After showing how modern science leads to the loss of a human-centric approach* (with reference to Francis Fukuyama), let me ask you a cliché question in order to take things one step further:
What is life? To be more precise, what do we mean when we say something is alive?

According to the Cambridge Advanced Dictionary, alive means "living; having life; not dead." Life? "the period between birth and death; the experience or state of being alive." Birth? "The time when a baby comes out of its mother's body." And death? "The end of life."
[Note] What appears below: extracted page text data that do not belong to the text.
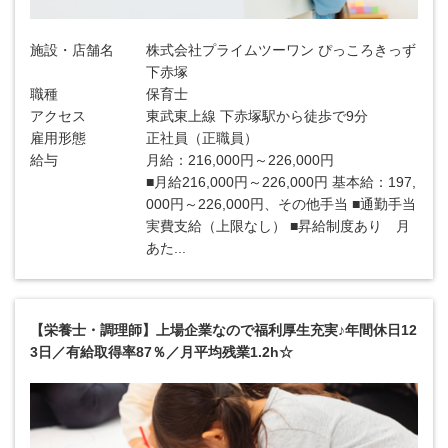
施設・店舗名
株式会社プライムツーワン ぴっころきっず
下赤塚
職種
保育士
アクセス
東武東上線 下赤塚駅から徒歩で9分
雇用形態
正社員（正職員）
給与
月給：216,000円～226,000円
■月給216,000円～226,000円 基本給：197,
000円～226,000円、その他手当 ■通勤手当
実費支給（上限なし） ■昇給制度あり 月
あた...
【栄養士・調理師】上場企業なので福利厚生充実♪年間休日12
3日／有給取得率87％／月平均残業1.2h☆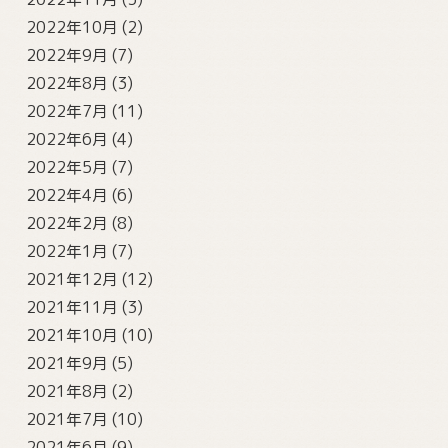
2022年10月
(2)
2022年9月
(7)
2022年8月
(3)
2022年7月
(11)
2022年6月
(4)
2022年5月
(7)
2022年4月
(6)
2022年2月
(8)
2022年1月
(7)
2021年12月
(12)
2021年11月
(3)
2021年10月
(10)
2021年9月
(5)
2021年8月
(2)
2021年7月
(10)
2021年6月
(9)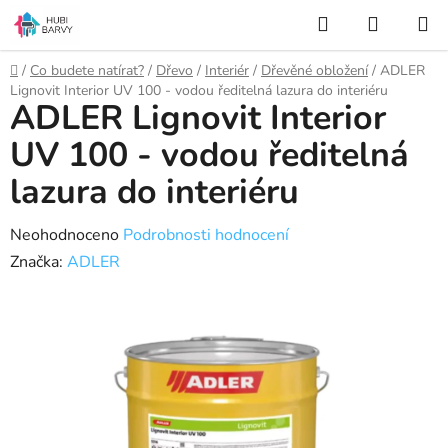
Přejít
Hledat
NÁKUP
na
KOŠÍK
obsah
Domů
/
Co budete natírat?
/
Dřevo
/
Interiér
/
Dřevěné obložení
/
ADLER
Lignovit Interior UV 100 - vodou ředitelná lazura do interiéru
ADLER Lignovit Interior
UV 100 - vodou ředitelná
lazura do interiéru
Průměrné
Neohodnoceno
Podrobnosti hodnocení
hodnocení
Značka:
ADLER
produktu
je
0,0
z
5
hvězdiček.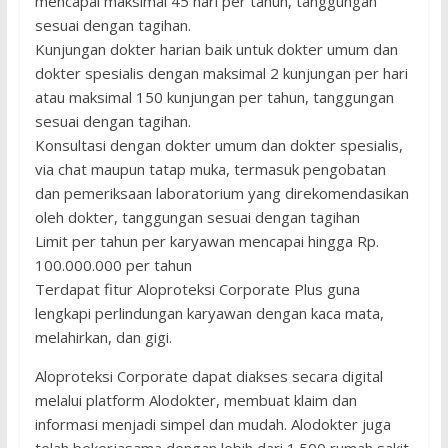
mencapai maksimal 45 hari per tahun, tanggungan
sesuai dengan tagihan.
Kunjungan dokter harian baik untuk dokter umum dan
dokter spesialis dengan maksimal 2 kunjungan per hari
atau maksimal 150 kunjungan per tahun, tanggungan
sesuai dengan tagihan.
Konsultasi dengan dokter umum dan dokter spesialis,
via chat maupun tatap muka, termasuk pengobatan
dan pemeriksaan laboratorium yang direkomendasikan
oleh dokter, tanggungan sesuai dengan tagihan
Limit per tahun per karyawan mencapai hingga Rp.
100.000.000 per tahun
Terdapat fitur Aloproteksi Corporate Plus guna
lengkapi perlindungan karyawan dengan kaca mata,
melahirkan, dan gigi.
Aloproteksi Corporate dapat diakses secara digital
melalui platform Alodokter, membuat klaim dan
informasi menjadi simpel dan mudah. Alodokter juga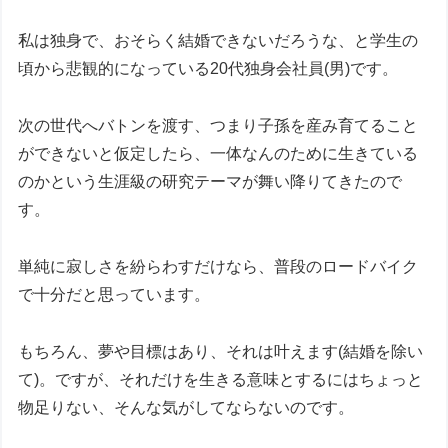
私は独身で、おそらく結婚できないだろうな、と学生の
頃から悲観的になっている20代独身会社員(男)です。
次の世代へバトンを渡す、つまり子孫を産み育てること
ができないと仮定したら、一体なんのために生きている
のかという生涯級の研究テーマが舞い降りてきたので
す。
単純に寂しさを紛らわすだけなら、普段のロードバイク
で十分だと思っています。
もちろん、夢や目標はあり、それは叶えます(結婚を除い
て)。ですが、それだけを生きる意味とするにはちょっと
物足りない、そんな気がしてならないのです。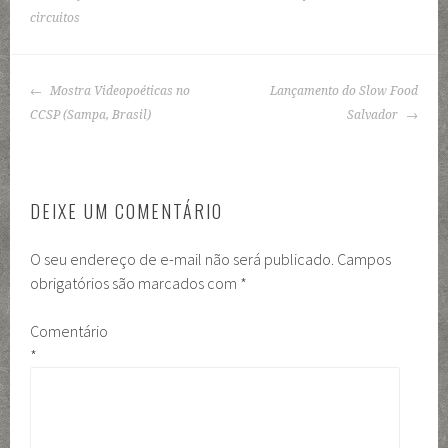
circuitos
NAVEGAÇÃO
Mostra Videopoéticas no
Lançamento do Slow Food
DE
CCSP (Sampa, Brasil)
Salvador
POSTS
DEIXE UM COMENTÁRIO
O seu endereço de e-mail não será publicado.
Campos
obrigatórios são marcados com
*
Comentário
*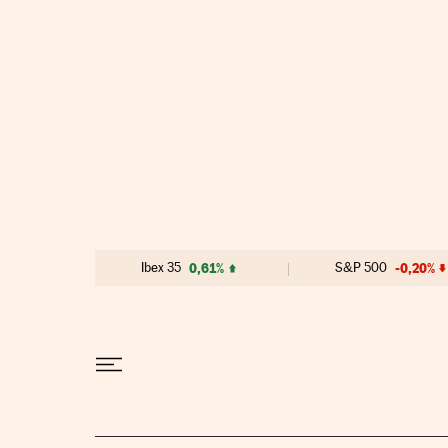
Ir al contenido
Ibex 35
0,61%
S&P 500
-0,20%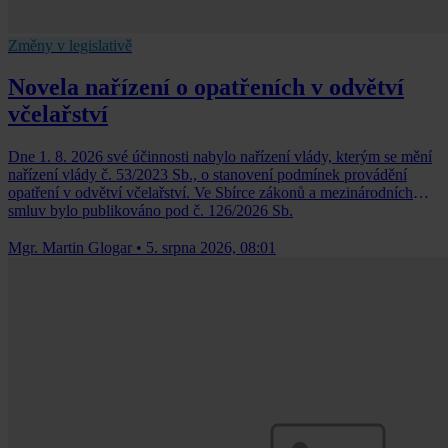
Změny v legislativě
Novela nařízení o opatřeních v odvětví
včelařství
Dne 1. 8. 2026 své účinnosti nabylo nařízení vlády, kterým se mění
nařízení vlády č. 53/2023 Sb., o stanovení podmínek provádění
opatření v odvětví včelařství. Ve Sbírce zákonů a mezinárodních
smluv bylo publikováno pod č. 126/2026 Sb.
Mgr. Martin Glogar
•
5. srpna 2026, 08:01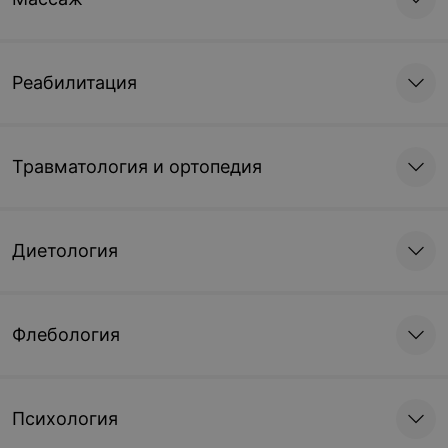
Записаться
Реабилитация
Травматология и ортопедия
Диетология
Флебология
Психология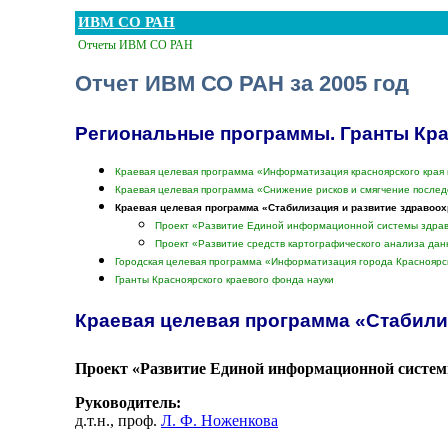
ИВМ СО РАН
Отчеты ИВМ СО РАН
Отчет ИВМ СО РАН за 2005 год
Региональные программы. Гранты Кра
Краевая целевая программа «Информатизация красноярского края 
Краевая целевая программа «Снижение рисков и смягчение последс
Краевая целевая программа «Стабилизация и развитие здравоох
Проект «Развитие Единой информационной системы здрав
Проект «Развитие средств картографического анализа дан
Городская целевая программа «Информатизация города Красноярс
Гранты Красноярского краевого фонда науки
Краевая целевая программа «Стабилиз
Проект «Развитие Единой информационной системы
Руководитель:
д.т.н., проф.
Л. Ф. Ноженкова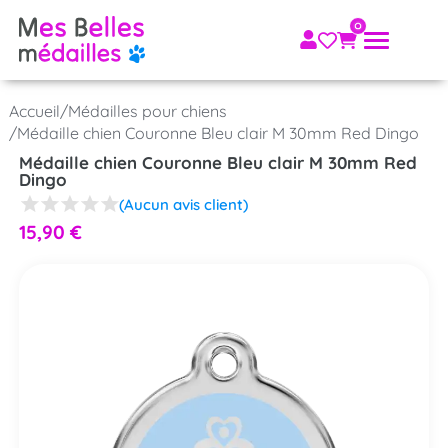
Accueil
/
Médailles pour chiens
/
Médaille chien Couronne Bleu clair M 30mm Red Dingo
Médaille chien Couronne Bleu clair M 30mm Red
Dingo
(Aucun avis client)
15,90
€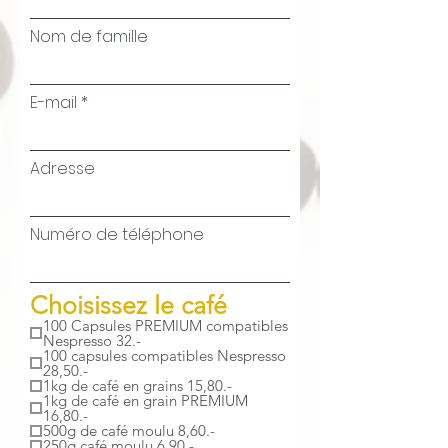
Nom de famille
E-mail
Adresse
Numéro de téléphone
P
Choisissez le café
f
100 Capsules PREMIUM compatibles
Nespresso 32.-
l
100 capsules compatibles Nespresso
28,50.-
i
1kg de café en grains 15,80.-
c
1kg de café en grain PREMIUM
16,80.-
h
500g de café moulu 8,60.-
250g café moulu 6,90.-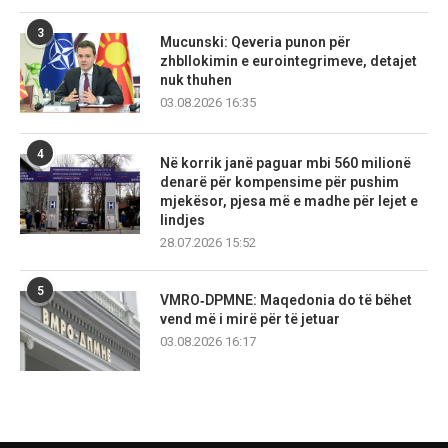
3
Mucunski: Qeveria punon për
zhbllokimin e eurointegrimeve, detajet
nuk thuhen
03.08.2026 16:35
4
Në korrik janë paguar mbi 560 milionë
denarë për kompensime për pushim
mjekësor, pjesa më e madhe për lejet e
lindjes
28.07.2026 15:52
5
VMRO‑DPMNE: Maqedonia do të bëhet
vend më i mirë për të jetuar
03.08.2026 16:17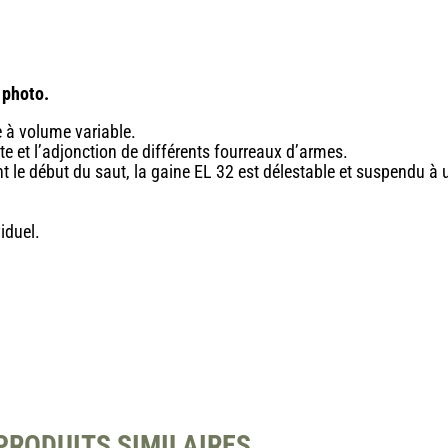
 photo.
 à volume variable.
te et l’adjonction de différents fourreaux d’armes.
 le début du saut, la gaine EL 32 est délestable et suspendu à 
iduel.
PRODUITS SIMILAIRES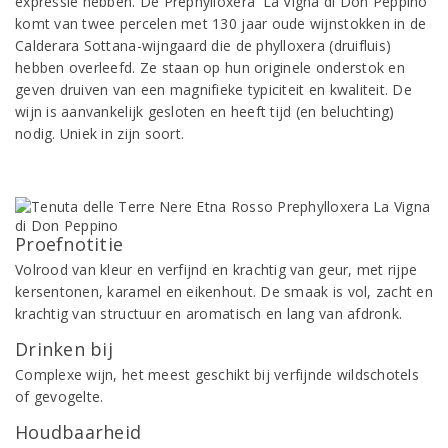
expressie hebben. De Prephylloxera 'La Vigna di Don Peppino'
komt van twee percelen met 130 jaar oude wijnstokken in de
Calderara Sottana-wijngaard die de phylloxera (druifluis)
hebben overleefd. Ze staan op hun originele onderstok en
geven druiven van een magnifieke typiciteit en kwaliteit. De
wijn is aanvankelijk gesloten en heeft tijd (en beluchting)
nodig. Uniek in zijn soort.
Proefnotitie
Volrood van kleur en verfijnd en krachtig van geur, met rijpe
kersentonen, karamel en eikenhout. De smaak is vol, zacht en
krachtig van structuur en aromatisch en lang van afdronk.
Drinken bij
Complexe wijn, het meest geschikt bij verfijnde wildschotels
of gevogelte.
Houdbaarheid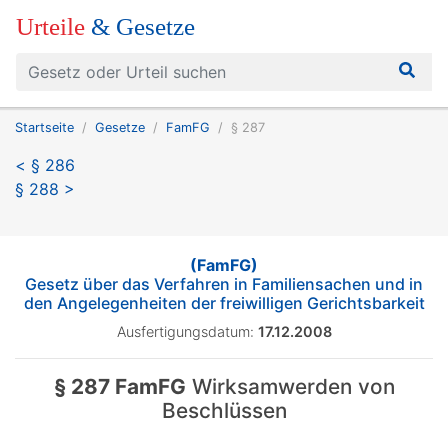
Urteile
& Gesetze
Startseite
Gesetze
FamFG
§ 287
< § 286
§ 288 >
(FamFG)
Gesetz über das Verfahren in Familiensachen und in
den Angelegenheiten der freiwilligen Gerichtsbarkeit
Ausfertigungsdatum:
17.12.2008
§ 287 FamFG
Wirksamwerden von
Beschlüssen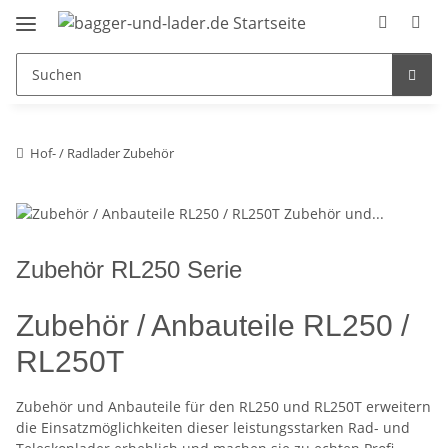
Hof- / Radlader Zubehör
Zubehör RL250 Serie
Zubehör / Anbauteile RL250 /
RL250T
Zubehör und Anbauteile für den RL250 und RL250T erweitern
die Einsatzmöglichkeiten dieser leistungsstarken Rad- und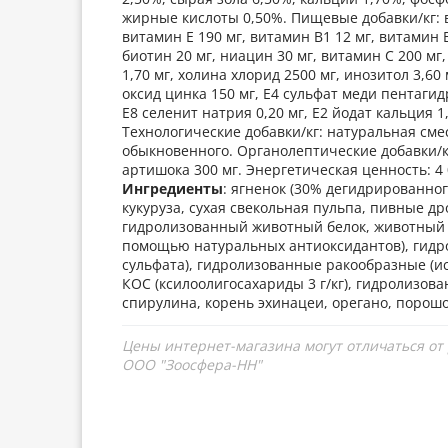
жирные кислоты 0,50%. Пищевые добавки/кг: 
витамин Е 190 мг, витамин В1 12 мг, витамин В
биотин 20 мг, ниацин 30 мг, витамин С 200 мг
1,70 мг, холина хлорид 2500 мг, инозитол 3,60
оксид цинка 150 мг, Е4 сульфат меди пентагид
Е8 селенит натрия 0,20 мг, Е2 йодат кальция 1,
Технологические добавки/кг: натуральная сме
обыкновенного. Органолептические добавки/кг
артишока 300 мг. Энергетическая ценность: 4 0
Ингредиенты
: ягненок (30% дегидрированног
кукуруза, сухая свекольная пульпа, пивные д
гидролизованный животный белок, животный 
помощью натуральных антиоксидантов), гидр
сульфата), гидролизованные ракообразные (и
КОС (ксилоолигосахариды 3 г/кг), гидролизов
спирулина, корень эхинацеи, орегано, порошо
Цены интернет-магазина могут отличаться от
ООО "Зоосфера-НН"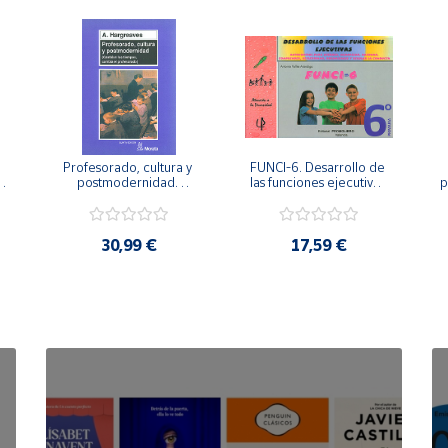
Profesorado, cultura y 
FUNCI-6. Desarrollo de 
 
postmodernidad. 
las funciones ejecutivas. 
p
Cambian los tiempos, 
6º de Primaria.
cambia el profesorado.
30,99 €
17,59 €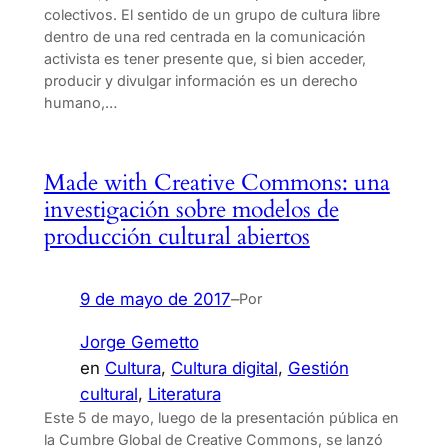
colectivos. El sentido de un grupo de cultura libre
dentro de una red centrada en la comunicación
activista es tener presente que, si bien acceder,
producir y divulgar información es un derecho
humano,…
Made with Creative Commons: una
investigación sobre modelos de
producción cultural abiertos
9 de mayo de 2017
–
Por
Jorge Gemetto
en
Cultura
, 
Cultura digital
, 
Gestión
cultural
, 
Literatura
Este 5 de mayo, luego de la presentación pública en
la Cumbre Global de Creative Commons, se lanzó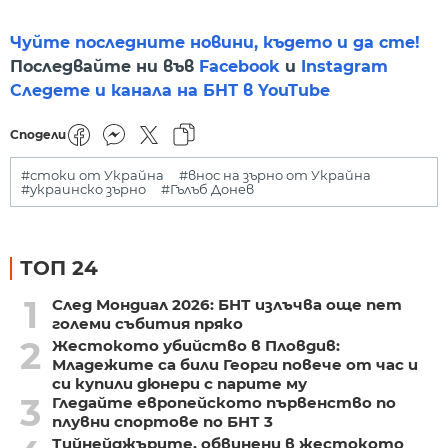
Чуйте последните новини, където и да сте!
Последвайте ни във
Facebook
и
Instagram
Следете и канала на БНТ в YouTube
Сподели
#стоки от Украйна
#внос на зърно от Украйна
#украинско зърно
#Гълъб Донев
ТОП 24
1
След Мондиал 2026: БНТ излъчва още пет
големи събития пряко
2
Жестокото убийство в Пловдив:
Младежите са били Георги повече от час и
си купили дюнери с парите му
3
Гледайте европейското първенство по
плувни спортове по БНТ 3
Тийнейджърите, обвинени в жестокото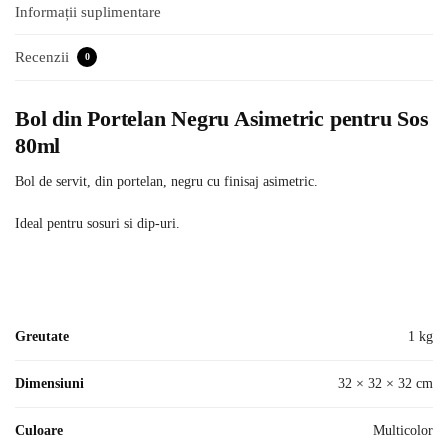
Informații suplimentare
Recenzii
0
Bol din Portelan Negru Asimetric pentru Sos
80ml
Bol de servit, din portelan, negru cu finisaj asimetric.
Ideal pentru sosuri si dip-uri.
Greutate
1 kg
Dimensiuni
32 × 32 × 32 cm
Culoare
Multicolor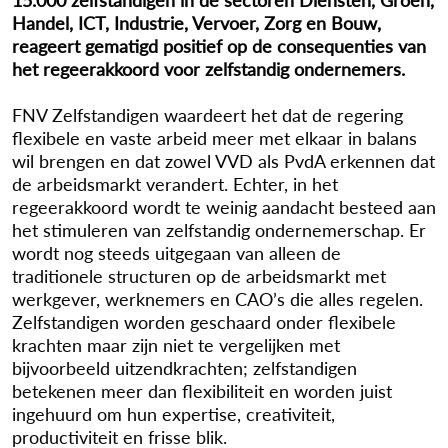
Handel, ICT, Industrie, Vervoer, Zorg en Bouw,
reageert gematigd positief op de consequenties van
het regeerakkoord voor zelfstandig ondernemers.
FNV Zelfstandigen waardeert het dat de regering
flexibele en vaste arbeid meer met elkaar in balans
wil brengen en dat zowel VVD als PvdA erkennen dat
de arbeidsmarkt verandert. Echter, in het
regeerakkoord wordt te weinig aandacht besteed aan
het stimuleren van zelfstandig ondernemerschap. Er
wordt nog steeds uitgegaan van alleen de
traditionele structuren op de arbeidsmarkt met
werkgever, werknemers en CAO’s die alles regelen.
Zelfstandigen worden geschaard onder flexibele
krachten maar zijn niet te vergelijken met
bijvoorbeeld uitzendkrachten; zelfstandigen
betekenen meer dan flexibiliteit en worden juist
ingehuurd om hun expertise, creativiteit,
productiviteit en frisse blik.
All these definitions create a vicious circle. When you ask why we think bacteria is a living thing, the dictionary says that either because it is between its birth and death, or because it is in the state of being alive. The former is impossible for bacteria, because bacteria do not experience birth! So we are left with the phrase "the state of being alive," but this is meaningless. Here is why:
a) Bacteria are alive because they have life. They have life because they are in the state of being alive. They are in the state of being alive because they have life…
b) Or bacteria are alive because they are not dead. They are not dead because their life has not ended yet. Which means they are not dead…

Perfect circles…
No matter which dictionary you look at, concepts such as life, death, birth, etc. will form a closed set and you will not find a logical basis to distinguish between living and non-living.

In a speech he has given, famous novelist and technology writer Douglas Adams questions the concept of life and points to a parallelism between handwriting recognition and defining life:
When you're trying to understand if a letter is an “A” or a “B,” you ask what the person intended to write. If he/she has no intention, you cannot decipher it. If there is no intention in the existence of bacteria, you lose the meaning of labeling. "In the absence of an intentional creator, you cannot say what life is. Without a god, life is only a matter of opinion."**

Last week, I claimed that if we have a completely scientific approach, it is irrational to kill bacteria in order to save a person. But once the line between living and non-living diminishes, so does the limit of absurdity. And the danger of losing all bases for morality appears.

Is there a way to hold on to morality without becoming mystical? I hope the answer is yes, but that is beyond me. I have only tried to explore how the notion of equality becomes absurd when one relies on it completely.
Enjoy your week…

* For an example of a more or less non-human-centric approach, see "A Thousand Years of Non-Linear History" by Manuel de Landa. Translated into Turkish by Metis Yayınları under the title "Çizgisel Olmayan Tarih: Bin Yılın Öyküsü."